Multiclass SVM: The Separable Case
Let’s build intuition by recalling the hard-margin binary SVM:
Binary Objective:
\[\min_{\mathbf{w}} \ \frac{1}{2} \|\mathbf{w}\|^2\]Subject to:
\[y^{(n)} \mathbf{w}^\top \mathbf{x}^{(n)} \geq 1 \quad \forall (\mathbf{x}^{(n)}, y^{(n)}) \in \mathcal{D}\]Now, for the multiclass case, we again aim for a margin of at least 1, but now between the correct class and every other class:
Define the margin for each incorrect class \(y\) as:
\[m_{n,y}(\mathbf{w}) \overset{\text{def}}{=} \langle \mathbf{w}, \Psi(\mathbf{x}^{(n)}, y^{(n)}) \rangle - \langle \mathbf{w}, \Psi(\mathbf{x}^{(n)}, y) \rangle\]Then, the optimization becomes:
Multiclass Objective:
\[\min_{\mathbf{w}} \ \frac{1}{2} \|\mathbf{w}\|^2\]Subject to:
\[m_{n,y}(\mathbf{w}) \geq 1 \quad \forall (\mathbf{x}^{(n)}, y^{(n)}) \in \mathcal{D}, \quad y \neq y^{(n)}\]This ensures the score of the correct class exceeds the score of every other class by at least 1.

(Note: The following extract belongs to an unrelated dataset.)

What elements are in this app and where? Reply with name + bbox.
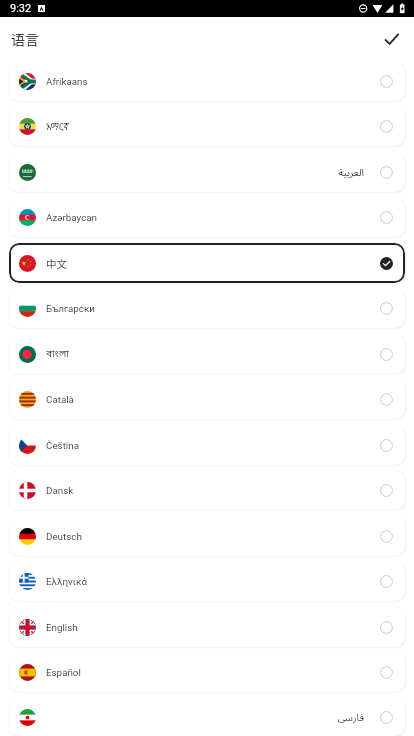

Here’s a way to visualize it:
In contrast to the binary case, where the margin measures alignment between the weight vector and the input (modulated by the true label), the multiclass margin compares the model’s score for the correct label against its score for any incorrect label. This pairwise difference captures how much more the model “prefers” the correct class over a specific incorrect one. Intuitively, it’s no longer about pushing a single decision boundary away from the origin, but about ensuring the score of the true class is separated from all others by a margin — effectively enforcing a set of inequalities that distinguish the correct class from each competitor. This formulation naturally generalizes the binary margin while preserving the core idea: confident, separable predictions.
Think of it like a race where the correct class isn’t just expected to win — it must outpace every other class by a clear stride. It’s not enough to cross the finish line first; it has to do so with a visible lead. The margin enforces this separation, ensuring the model’s predictions are not just accurate, but decisively confident.
From Hard Margins to Hinge Loss
In practice, perfect separation may not be possible, especially in noisy datasets or complex decision boundaries. To handle these scenarios, we shift to a soft-margin approach using hinge loss, which allows for some misclassification while still enforcing the desired separation between classes.
Binary Hinge Loss Recap:
Hinge loss provides a convex upper bound on the 0-1 loss, which is commonly used in classification tasks. The binary hinge loss is defined as:
\[\ell_{\text{hinge}}(y, \hat{y}) = \max(0, 1 - y h(\mathbf{x}))\]Here, \(y\) is the true label, \(h(\mathbf{x})\) is the score or decision function (typically \(h(\mathbf{x}) = \mathbf{w}^\top \mathbf{x}\) for a linear classifier), and \(\hat{y}\) is the predicted label. This loss function penalizes predictions that are either incorrect (when \(y \neq \hat{y}\)) or too close to the decision boundary (when \(\vert 1 - y h(\mathbf{x}) \vert\) is small).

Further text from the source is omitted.